Puis-je entrer au Canada pendant une probation ou une libération conditionnelle?

Être en probation ou en libération conditionnelle signifie que votre peine n'est pas terminée, ce qui a une incidence considérable sur votre admissibilité au Canada en vertu des articles 36 et 24(1) de la LIPR.

✓ Dernière vérification : juin 2026

Réponse courte : si vous êtes actuellement en probation ou en libération conditionnelle, vous pouvez parfois tout de même entrer au Canada, mais généralement uniquement avec un permis de séjour temporaire (PST) en vertu de l'article 24(1) de la LIPR, et la décision finale appartient toujours à un agent canadien (à la frontière, à un bureau des visas ou à IRCC).
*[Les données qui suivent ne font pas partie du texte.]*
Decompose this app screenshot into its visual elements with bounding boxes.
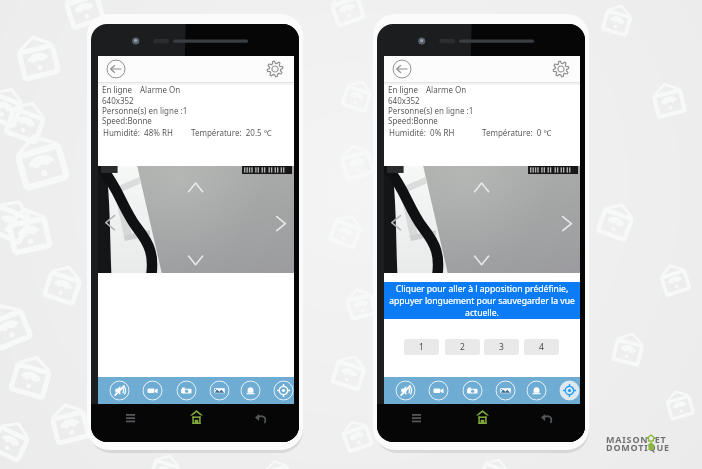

Voici pourquoi la probation ou la libération conditionnelle complique les choses. Entrer au Canada ne dépend pas seulement de l'existence d'une condamnation à votre dossier : cela dépend aussi de l'achèvement de votre peine. Être sous surveillance active signifie que votre peine est juridiquement incomplète, ce qui a des conséquences directes sur l'admissibilité. En vertu de la Loi sur l'immigration et la protection des réfugiés (LIPR), une condamnation ayant un équivalent canadien peut entraîner une interdiction de territoire en vertu de l'article 36, et la surveillance active écarte généralement les deux voies fondées sur un délai d'attente (réhabilitation présumée et réhabilitation criminelle), car chacune se calcule à partir de la date où vous achevez chaque partie de votre peine. Il reste donc généralement le PST comme seule voie réaliste tant que vous purgez encore votre peine. Ce guide explique, en langage clair, pourquoi il en est ainsi et ce qu'une personne dans cette situation doit généralement comprendre avant d'approcher la frontière. Il s'agit d'information éducative, et non d'un avis juridique pour votre cas particulier.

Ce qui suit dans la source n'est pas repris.